▸ TRY IT: Which lines below hold the word "yaklaşan"? Report each one.

· · · · ·

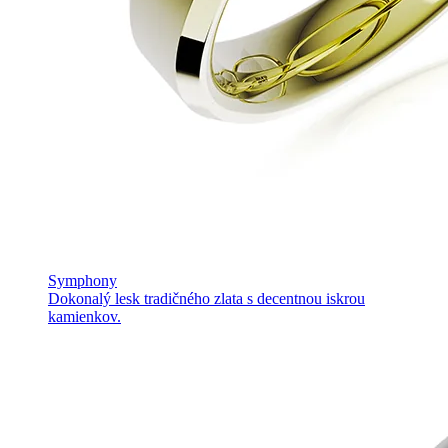
Symphony
Dokonalý lesk tradičného zlata s decentnou iskrou
kamienkov.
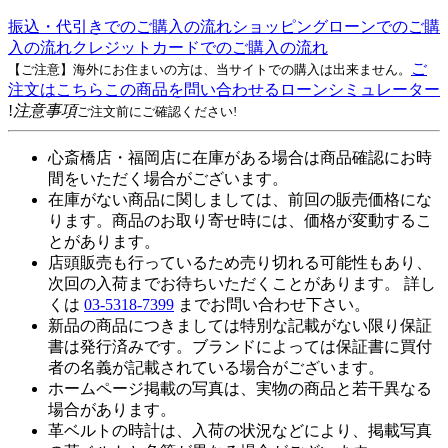
振込・代引きでのご購入の流れ
ショッピングローンでのご購
入の流れ
クレジットカードでのご購入の流れ
ご
【ご注意】海外にお住まいの方は、当サイトでの購入は出来ません。
注文はこちら
この商品を問い合わせる
ローンシミュレーター
!
注意事項
ご注文前にご確認ください!
心斎橋店・福岡店に在庫がある場合は商品確認にお時
間をいただく場合がございます。
在庫がない商品に関しましては、前回の販売価格にな
ります。商品のお取り寄せ時には、価格が変動するこ
とがあります。
店頭販売も行っているため売り切れる可能性もあり、
次回の入荷までお待ちいただくことがあります。 詳し
くは
03-5318-7399
までお問い合わせ下さい。
新品の商品につきましては特別な記載がない限り保証
書は発行済みです。ブランドによっては保証書に買付
者の名義が記載されている場合がございます。
ホームページ掲載の写真は、実物の商品と若干異なる
場合があります。
革ベルトの時計は、入荷の状況などにより、掲載写真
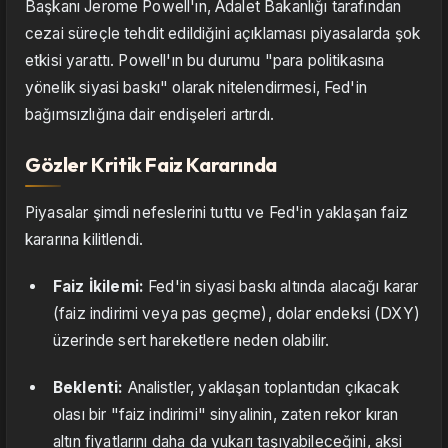
Başkanı Jerome Powell'ın, Adalet Bakanlığı tarafından
cezai süreçle tehdit edildiğini açıklaması piyasalarda şok
etkisi yarattı. Powell'ın bu durumu "para politikasına
yönelik siyasi baskı" olarak nitelendirmesi, Fed'in
bağımsızlığına dair endişeleri artırdı.
Gözler Kritik Faiz Kararında
Piyasalar şimdi nefeslerini tuttu ve Fed'in yaklaşan faiz
kararına kilitlendi.
Faiz İkilemi:
Fed'in siyasi baskı altında alacağı karar
(faiz indirimi veya pas geçme), dolar endeksi (DXY)
üzerinde sert hareketlere neden olabilir.
Beklenti:
Analistler, yaklaşan toplantıdan çıkacak
olası bir "faiz indirimi" sinyalinin, zaten rekor kıran
altın fiyatlarını daha da yukarı taşıyabileceğini, aksi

· · · · ·

▸ ANSWER SPACE:
Piyasalar şimdi nefeslerini tuttu ve Fed'in yaklaşan faiz
Analistler, yaklaşan toplantıdan çıkacak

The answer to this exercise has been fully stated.